Before she could protest, before she could even formulate a coherent thought, he had already disappeared into the shadows beyond the firelight. She swallowed hard, her throat dry, knowing it would do no good to call after him. Yelling could draw unwanted attention—predators, bandits, who knew what else.

She huddled deeper into the crude nest, feeling the rough wood against her back and sides, the uneven support digging into her arms. At least Kuurra was safe; she had draped the thick horsecoat cloth over the mare earlier when they were setting up camp. The horse stood quietly, munching at the sparse grass near the fire's edge, calm in the faint glow.

Her breath quickened. Her hands curled into fists in the folds of her skirt. She was alone—properly, terrifyingly alone—for the first time in her life. No grandfather humming by the hearth. No guards within shouting distance. No familiar paths. Just darkness, the crackling of the fire, and the absurd makeshift nest that she wasn't sure was protection or a trap.

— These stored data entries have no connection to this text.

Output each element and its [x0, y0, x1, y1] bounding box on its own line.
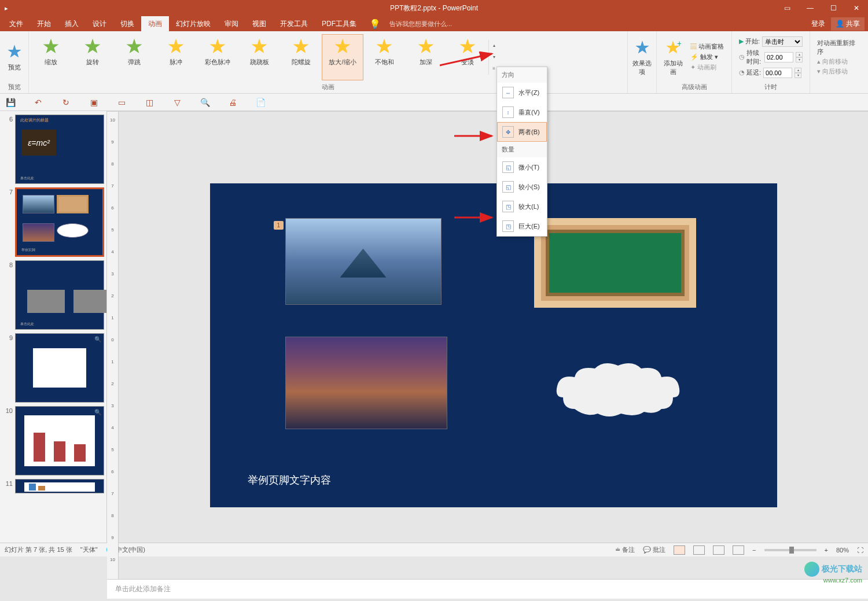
- ribbon: 预览 预览 缩放 旋转 弹跳 脉冲 彩色脉冲 跷跷板 陀螺旋 放大/缩小 不饱和…: [0, 31, 868, 94]
- window-controls: ▭ — ☐ ✕: [775, 0, 868, 16]
- tab-home[interactable]: 开始: [30, 16, 58, 31]
- anim-bounce[interactable]: 弹跳: [113, 34, 155, 80]
- minimize-icon[interactable]: —: [799, 0, 822, 16]
- qat-btn-9[interactable]: 🖨: [227, 97, 238, 108]
- group-label-advanced: 高级动画: [657, 83, 731, 93]
- tab-pdf[interactable]: PDF工具集: [315, 16, 363, 31]
- anim-spin2[interactable]: 陀螺旋: [280, 34, 322, 80]
- qat-btn-10[interactable]: 📄: [255, 97, 266, 108]
- window-title: PPT教程2.pptx - PowerPoint: [390, 3, 478, 13]
- watermark: 极光下载站 www.xz7.com: [804, 562, 862, 584]
- dropdown-section-amount: 数量: [497, 142, 547, 157]
- share-button[interactable]: 👤 共享: [831, 17, 865, 31]
- anim-growshrink[interactable]: 放大/缩小: [322, 34, 363, 80]
- slide-canvas[interactable]: 1 举例页脚文字内容: [210, 183, 777, 507]
- delay-input[interactable]: [763, 68, 792, 78]
- svg-line-1: [440, 54, 492, 65]
- slide-cloud-shape[interactable]: [551, 357, 685, 421]
- anim-pulse[interactable]: 脉冲: [155, 34, 197, 80]
- qat-btn-7[interactable]: ▽: [171, 97, 183, 108]
- anim-desat[interactable]: 不饱和: [363, 34, 405, 80]
- tab-view[interactable]: 视图: [245, 16, 273, 31]
- tab-insert[interactable]: 插入: [58, 16, 86, 31]
- close-icon[interactable]: ✕: [845, 0, 868, 16]
- effect-options-button[interactable]: 效果选项: [631, 34, 653, 80]
- anim-painter-button[interactable]: ✦ 动画刷: [690, 63, 724, 72]
- tellme-icon: 💡: [369, 19, 381, 30]
- save-icon[interactable]: 💾: [5, 97, 16, 108]
- undo-icon[interactable]: ↶: [32, 97, 44, 108]
- start-select[interactable]: 单击时: [762, 36, 803, 47]
- dropdown-tiny[interactable]: ◱微小(T): [497, 157, 547, 177]
- move-earlier-button[interactable]: ▴ 向前移动: [817, 57, 861, 66]
- dropdown-huge[interactable]: ◳巨大(E): [497, 216, 547, 236]
- duration-input[interactable]: [764, 52, 793, 62]
- tab-design[interactable]: 设计: [86, 16, 113, 31]
- titlebar: ▸ PPT教程2.pptx - PowerPoint ▭ — ☐ ✕: [0, 0, 868, 16]
- quick-access-toolbar: 💾 ↶ ↻ ▣ ▭ ◫ ▽ 🔍 🖨 📄: [0, 94, 868, 111]
- dropdown-larger[interactable]: ◳较大(L): [497, 197, 547, 216]
- annotation-arrow-1: [440, 51, 498, 68]
- thumb-7[interactable]: 7 举例页脚: [2, 187, 104, 257]
- maximize-icon[interactable]: ☐: [822, 0, 845, 16]
- tab-developer[interactable]: 开发工具: [273, 16, 315, 31]
- ruler-vertical: 10987654321012345678910: [107, 112, 119, 579]
- workspace: 6 此处调片的标题ε=mc²单击此处 7 举例页脚 8 单击此处 9 🔍: [0, 111, 868, 543]
- thumb-10[interactable]: 10 🔍: [2, 406, 104, 475]
- effect-options-dropdown: 方向 ↔水平(Z) ↕垂直(V) ✥两者(B) 数量 ◱微小(T) ◱较小(S)…: [496, 67, 547, 237]
- qat-btn-5[interactable]: ▭: [116, 97, 127, 108]
- thumb-6[interactable]: 6 此处调片的标题ε=mc²单击此处: [2, 115, 104, 184]
- slide-image-city[interactable]: [285, 337, 447, 429]
- login-button[interactable]: 登录: [811, 19, 825, 29]
- thumb-11[interactable]: 11: [2, 479, 104, 493]
- tab-transitions[interactable]: 切换: [113, 16, 141, 31]
- slide-image-mountain[interactable]: [285, 218, 442, 305]
- reorder-label: 对动画重新排序: [817, 39, 861, 56]
- share-icon: 👤: [836, 20, 844, 28]
- canvas[interactable]: 1 举例页脚文字内容: [119, 112, 868, 579]
- preview-button[interactable]: 预览: [3, 34, 25, 80]
- trigger-button[interactable]: ⚡ 触发 ▾: [690, 53, 724, 61]
- delay-spinner[interactable]: ▴▾: [795, 68, 801, 78]
- delay-icon: ◔: [739, 69, 745, 76]
- pane-icon: ▤: [690, 43, 697, 50]
- thumb-8[interactable]: 8 单击此处: [2, 260, 104, 330]
- tab-slideshow[interactable]: 幻灯片放映: [169, 16, 218, 31]
- qat-btn-6[interactable]: ◫: [144, 97, 155, 108]
- tab-review[interactable]: 审阅: [218, 16, 245, 31]
- tellme-input[interactable]: 告诉我您想要做什么...: [389, 20, 452, 28]
- add-animation-button[interactable]: + 添加动画: [660, 34, 686, 80]
- dropdown-both[interactable]: ✥两者(B): [497, 122, 547, 142]
- redo-icon[interactable]: ↻: [60, 97, 72, 108]
- dropdown-vertical[interactable]: ↕垂直(V): [497, 102, 547, 122]
- slide-image-chalkboard[interactable]: [534, 218, 696, 308]
- notes-pane[interactable]: 单击此处添加备注: [107, 579, 868, 599]
- anim-pane-button[interactable]: ▤ 动画窗格: [690, 42, 724, 51]
- move-later-button[interactable]: ▾ 向后移动: [817, 67, 861, 76]
- qat-btn-4[interactable]: ▣: [88, 97, 100, 108]
- annotation-arrow-2: [454, 130, 498, 142]
- anim-spin[interactable]: 旋转: [72, 34, 113, 80]
- thumb-9[interactable]: 9 🔍: [2, 333, 104, 403]
- anim-tag[interactable]: 1: [274, 221, 284, 230]
- painter-icon: ✦: [690, 64, 696, 71]
- qat-btn-8[interactable]: 🔍: [199, 97, 211, 108]
- group-label-timing: 计时: [732, 83, 810, 93]
- zoom-slider[interactable]: [764, 549, 816, 551]
- group-label-preview: 预览: [0, 83, 28, 93]
- ribbon-display-icon[interactable]: ▭: [775, 0, 799, 16]
- slide-counter[interactable]: 幻灯片 第 7 张, 共 15 张: [5, 545, 72, 554]
- anim-colorpulse[interactable]: 彩色脉冲: [197, 34, 238, 80]
- dropdown-smaller[interactable]: ◱较小(S): [497, 177, 547, 197]
- anim-teeter[interactable]: 跷跷板: [238, 34, 280, 80]
- duration-spinner[interactable]: ▴▾: [796, 52, 803, 62]
- tab-file[interactable]: 文件: [2, 16, 30, 31]
- tab-animations[interactable]: 动画: [141, 16, 169, 31]
- slide-footer-text[interactable]: 举例页脚文字内容: [248, 473, 331, 487]
- dropdown-horizontal[interactable]: ↔水平(Z): [497, 83, 547, 102]
- slide-panel[interactable]: 6 此处调片的标题ε=mc²单击此处 7 举例页脚 8 单击此处 9 🔍: [0, 111, 107, 543]
- annotation-arrow-3: [454, 212, 498, 223]
- trigger-icon: ⚡: [690, 53, 698, 60]
- theme-label: "天体": [80, 545, 98, 554]
- anim-zoom[interactable]: 缩放: [30, 34, 72, 80]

The horse shifted nervously a few feet away, and Taika instinctively edged toward her, but the nest confined her, and she didn't dare break it and risk Soren being… upset about it? Who knew.

She hugged her knees to her chest, trembling. She had never been alone at night. Not in the woods. Not in a place she didn't recognize. She pressed her forehead against her arms, trying to breathe, trying not to imagine every predator and spirit described in countless folk stories.

Her fear spiked, sharp and cold.

She whispered to herself, barely audible:

"It's okay. Just… wait. Don't panic. He'll come back. He'll come back."

But the nest of broken branches didn't feel like protection; it only felt like a reminder of how small she was.